When I moved to DC after college graduation, Rev Bev and I saw one another a couple of times, as he sat on the board of the Holocaust Museum there.  He met one of the boys I dated at that age-  an Irishman from Belfast- so charming and witty.  But Rev Bev said, "Katy, he doesn't have kind eyes.  I would be careful."  And when we broke up, I felt quite good about it, as if Rev Bev knew some secret of the universe and kind eyes had something to do with it and I would look for that from now on.  (I will speak to Bev about this when I get to wherever he is - I'm not sure kind eyes is the key to lasting love, but I'm open to hearing more!)

We exchanged Christmas cards over the years, but he and his wife, Vicky moved a number of times.  I tracked him down out West in 2009 and we shared a few emails and I shared some poetry with him.  I lamented that I didn't have enough time for all the poetry and writing I wished for and he reassured me that life is long and there will be different times - a time for more poetry too.

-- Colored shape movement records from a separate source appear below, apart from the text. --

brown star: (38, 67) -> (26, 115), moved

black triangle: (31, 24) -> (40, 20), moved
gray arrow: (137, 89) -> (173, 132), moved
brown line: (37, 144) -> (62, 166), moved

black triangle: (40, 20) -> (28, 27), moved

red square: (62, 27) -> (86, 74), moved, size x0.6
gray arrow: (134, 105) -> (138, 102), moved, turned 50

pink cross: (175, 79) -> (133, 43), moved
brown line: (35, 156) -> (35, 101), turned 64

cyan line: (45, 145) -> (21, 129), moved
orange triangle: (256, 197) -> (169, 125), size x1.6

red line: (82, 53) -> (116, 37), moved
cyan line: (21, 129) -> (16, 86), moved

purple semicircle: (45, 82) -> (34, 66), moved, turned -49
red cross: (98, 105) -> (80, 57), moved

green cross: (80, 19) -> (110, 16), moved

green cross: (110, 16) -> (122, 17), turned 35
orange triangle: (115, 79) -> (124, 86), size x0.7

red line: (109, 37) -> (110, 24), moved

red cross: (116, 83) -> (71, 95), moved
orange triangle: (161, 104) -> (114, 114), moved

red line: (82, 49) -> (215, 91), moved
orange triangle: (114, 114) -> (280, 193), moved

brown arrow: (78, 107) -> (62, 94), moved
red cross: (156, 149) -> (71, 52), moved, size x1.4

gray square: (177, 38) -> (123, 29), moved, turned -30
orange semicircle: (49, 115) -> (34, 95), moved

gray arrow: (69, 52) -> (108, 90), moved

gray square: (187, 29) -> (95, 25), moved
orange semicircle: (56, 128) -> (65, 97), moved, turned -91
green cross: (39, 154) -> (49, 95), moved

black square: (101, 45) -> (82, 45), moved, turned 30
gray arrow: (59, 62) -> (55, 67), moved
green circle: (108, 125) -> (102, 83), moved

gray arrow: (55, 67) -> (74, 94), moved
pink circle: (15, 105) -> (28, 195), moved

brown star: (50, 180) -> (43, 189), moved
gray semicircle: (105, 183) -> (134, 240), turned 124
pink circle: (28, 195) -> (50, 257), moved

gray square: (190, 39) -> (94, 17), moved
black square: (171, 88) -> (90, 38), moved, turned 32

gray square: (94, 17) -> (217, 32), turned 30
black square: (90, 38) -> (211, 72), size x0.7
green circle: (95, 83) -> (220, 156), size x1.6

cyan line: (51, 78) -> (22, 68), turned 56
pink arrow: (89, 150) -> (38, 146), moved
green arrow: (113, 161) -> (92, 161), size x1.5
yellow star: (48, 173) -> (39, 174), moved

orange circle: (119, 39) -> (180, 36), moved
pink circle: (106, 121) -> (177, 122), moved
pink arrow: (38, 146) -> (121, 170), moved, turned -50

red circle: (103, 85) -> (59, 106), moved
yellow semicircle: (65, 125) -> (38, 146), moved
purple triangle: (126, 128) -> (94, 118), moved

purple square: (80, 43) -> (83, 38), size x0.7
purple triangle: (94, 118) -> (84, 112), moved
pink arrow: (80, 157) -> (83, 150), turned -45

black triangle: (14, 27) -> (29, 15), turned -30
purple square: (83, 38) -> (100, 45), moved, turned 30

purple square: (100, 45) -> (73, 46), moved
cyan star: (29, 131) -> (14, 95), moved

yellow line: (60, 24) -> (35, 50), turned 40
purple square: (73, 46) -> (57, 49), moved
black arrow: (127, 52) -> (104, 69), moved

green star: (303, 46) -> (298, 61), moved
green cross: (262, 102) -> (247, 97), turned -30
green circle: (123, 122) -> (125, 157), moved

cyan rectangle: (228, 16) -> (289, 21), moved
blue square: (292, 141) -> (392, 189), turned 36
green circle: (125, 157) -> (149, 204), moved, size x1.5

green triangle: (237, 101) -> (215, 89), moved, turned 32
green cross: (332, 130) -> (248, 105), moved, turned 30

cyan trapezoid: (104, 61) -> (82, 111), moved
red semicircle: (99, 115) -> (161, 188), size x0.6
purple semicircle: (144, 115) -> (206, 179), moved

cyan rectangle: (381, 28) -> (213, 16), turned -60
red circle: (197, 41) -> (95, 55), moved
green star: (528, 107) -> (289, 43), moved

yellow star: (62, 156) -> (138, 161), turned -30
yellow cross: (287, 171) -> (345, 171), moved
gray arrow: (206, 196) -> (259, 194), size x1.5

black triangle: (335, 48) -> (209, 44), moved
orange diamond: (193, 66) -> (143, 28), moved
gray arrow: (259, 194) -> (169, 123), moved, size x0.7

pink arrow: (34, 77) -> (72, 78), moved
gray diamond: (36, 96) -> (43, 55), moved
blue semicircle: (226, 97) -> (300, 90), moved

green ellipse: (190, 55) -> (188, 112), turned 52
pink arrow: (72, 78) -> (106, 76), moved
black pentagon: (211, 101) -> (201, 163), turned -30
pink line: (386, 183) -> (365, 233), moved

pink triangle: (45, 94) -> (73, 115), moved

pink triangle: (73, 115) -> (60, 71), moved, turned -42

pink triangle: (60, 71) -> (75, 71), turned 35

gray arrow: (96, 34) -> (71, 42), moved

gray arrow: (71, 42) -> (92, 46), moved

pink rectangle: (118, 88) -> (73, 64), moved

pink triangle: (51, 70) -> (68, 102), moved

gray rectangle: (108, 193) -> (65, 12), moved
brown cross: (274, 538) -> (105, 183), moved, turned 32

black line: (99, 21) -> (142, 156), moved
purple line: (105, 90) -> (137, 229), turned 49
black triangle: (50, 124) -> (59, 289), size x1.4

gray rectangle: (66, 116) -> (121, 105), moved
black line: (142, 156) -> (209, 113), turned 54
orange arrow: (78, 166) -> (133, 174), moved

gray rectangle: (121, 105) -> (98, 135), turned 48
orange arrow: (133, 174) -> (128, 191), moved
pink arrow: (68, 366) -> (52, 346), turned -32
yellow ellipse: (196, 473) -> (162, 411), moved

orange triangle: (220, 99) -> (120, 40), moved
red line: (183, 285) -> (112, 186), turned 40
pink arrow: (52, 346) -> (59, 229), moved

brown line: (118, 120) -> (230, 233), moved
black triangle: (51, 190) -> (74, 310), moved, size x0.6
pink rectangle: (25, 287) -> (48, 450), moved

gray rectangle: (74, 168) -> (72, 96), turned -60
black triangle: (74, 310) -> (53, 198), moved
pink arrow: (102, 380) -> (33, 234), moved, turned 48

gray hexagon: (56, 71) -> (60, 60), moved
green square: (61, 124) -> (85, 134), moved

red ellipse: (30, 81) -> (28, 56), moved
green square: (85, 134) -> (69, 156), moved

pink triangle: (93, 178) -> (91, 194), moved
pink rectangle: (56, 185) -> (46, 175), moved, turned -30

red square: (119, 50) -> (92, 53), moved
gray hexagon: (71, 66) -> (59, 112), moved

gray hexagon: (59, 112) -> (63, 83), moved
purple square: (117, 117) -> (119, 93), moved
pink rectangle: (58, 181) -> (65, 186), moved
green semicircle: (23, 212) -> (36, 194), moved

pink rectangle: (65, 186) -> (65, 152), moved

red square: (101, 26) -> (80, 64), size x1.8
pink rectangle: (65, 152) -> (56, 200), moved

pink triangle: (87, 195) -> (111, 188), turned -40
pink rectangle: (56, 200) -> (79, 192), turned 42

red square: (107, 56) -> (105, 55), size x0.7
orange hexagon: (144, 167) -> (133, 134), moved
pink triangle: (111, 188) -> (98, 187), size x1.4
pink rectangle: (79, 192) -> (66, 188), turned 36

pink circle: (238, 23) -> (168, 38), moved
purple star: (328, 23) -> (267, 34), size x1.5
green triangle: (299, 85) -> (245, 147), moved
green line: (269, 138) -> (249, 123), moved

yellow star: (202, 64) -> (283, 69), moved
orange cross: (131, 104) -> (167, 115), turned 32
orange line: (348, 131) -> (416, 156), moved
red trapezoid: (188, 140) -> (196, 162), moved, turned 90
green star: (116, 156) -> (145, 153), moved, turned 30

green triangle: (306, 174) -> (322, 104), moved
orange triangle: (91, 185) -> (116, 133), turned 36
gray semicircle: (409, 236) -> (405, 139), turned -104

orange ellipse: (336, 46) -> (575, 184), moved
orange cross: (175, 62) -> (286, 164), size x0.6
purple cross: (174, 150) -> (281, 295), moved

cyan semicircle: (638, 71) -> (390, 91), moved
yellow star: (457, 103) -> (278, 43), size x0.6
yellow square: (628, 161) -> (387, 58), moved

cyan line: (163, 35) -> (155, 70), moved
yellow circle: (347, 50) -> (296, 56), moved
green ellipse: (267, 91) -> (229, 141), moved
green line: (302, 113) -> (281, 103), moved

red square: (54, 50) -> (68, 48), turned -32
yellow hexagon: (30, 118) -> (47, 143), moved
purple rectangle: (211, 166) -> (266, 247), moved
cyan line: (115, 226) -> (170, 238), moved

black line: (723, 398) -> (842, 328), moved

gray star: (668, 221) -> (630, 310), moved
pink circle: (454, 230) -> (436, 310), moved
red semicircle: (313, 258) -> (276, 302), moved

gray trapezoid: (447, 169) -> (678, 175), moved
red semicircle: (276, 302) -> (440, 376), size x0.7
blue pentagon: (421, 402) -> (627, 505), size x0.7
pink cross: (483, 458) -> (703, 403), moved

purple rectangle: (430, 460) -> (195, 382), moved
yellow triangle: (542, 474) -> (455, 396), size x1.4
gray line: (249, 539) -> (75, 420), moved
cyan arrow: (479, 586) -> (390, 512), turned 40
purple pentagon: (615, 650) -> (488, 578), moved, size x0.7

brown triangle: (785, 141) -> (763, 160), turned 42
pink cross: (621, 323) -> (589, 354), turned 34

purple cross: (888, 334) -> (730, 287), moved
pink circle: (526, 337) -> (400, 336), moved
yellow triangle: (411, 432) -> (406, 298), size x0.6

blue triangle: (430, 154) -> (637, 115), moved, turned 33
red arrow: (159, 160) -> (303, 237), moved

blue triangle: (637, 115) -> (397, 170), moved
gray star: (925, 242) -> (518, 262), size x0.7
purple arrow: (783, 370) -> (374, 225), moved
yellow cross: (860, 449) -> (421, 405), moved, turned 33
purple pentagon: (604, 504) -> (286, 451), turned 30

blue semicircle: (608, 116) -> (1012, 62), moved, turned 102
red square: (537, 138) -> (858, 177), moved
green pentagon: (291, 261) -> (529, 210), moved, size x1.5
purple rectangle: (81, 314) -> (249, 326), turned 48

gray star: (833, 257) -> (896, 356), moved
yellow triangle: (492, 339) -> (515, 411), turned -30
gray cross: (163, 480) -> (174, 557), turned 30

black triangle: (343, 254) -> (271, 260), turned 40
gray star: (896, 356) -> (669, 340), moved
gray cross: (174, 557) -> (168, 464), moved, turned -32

Rev Bev really molded my interests and what I thought of myself, where I found my identity, at  a pivotal time.  While I was a cheerleading co-captain and president of my sorority and pursued outward accolades and leadership, Rev Bev saw in me an academic.  Or an artist.  Or a young woman who would thrive in the questions as much as the answers.  I don't know if I would have found that in myself, if not for him.  I think his influence rippled out into all the choices I've made and what I've gotten from the richness of a life of questions, rather than answers, is everything to me.  He called himself a post-Holocaust Christian.  Or an Agnostic Christian.  He didn't fit the mold and he gave me a vision of how to live my life in a way that doesn't fit the mold.

 I am sad that now I am living on an earth where I cannot track down Rev Bev and catch up.  But he lived a long, productive life and I am probably one of the hundreds, if not thousands, of people he shaped, challenged, saw or lifted.   We used a book in his class, The Denial of Death by Ernest Becker, where Becker says that almost all human endeavor is a denial of death - if nothing else, we work toward some legacy that will be eternal - whether it is our vocation, our art, or our children.  Rev Bev, I think, would say, that this is a fool's errand and that nothing is eternal.  But I hope, wherever he is, that he knows I am part of his legacy.  His Causa Sui.

I am a grief therapist who knows that grief comes in many shapes and sizes and flavors.  This is one.  I mourn the death of someone who may have been greatest influence on my life aside from my family.

I hope that if you've read this far, you will read more about Reverend Beverly Asbury's life. I also hope you will take some time to think about the people who have shaped you outside of your family and the gifts they have given.  If you don't have someone like that, may these ideas guide you along your way - may you choose mentors, teachers, and even hero(ine)s who don't force or even ask you to fit a mold - who encourage you to expand and grow and choose.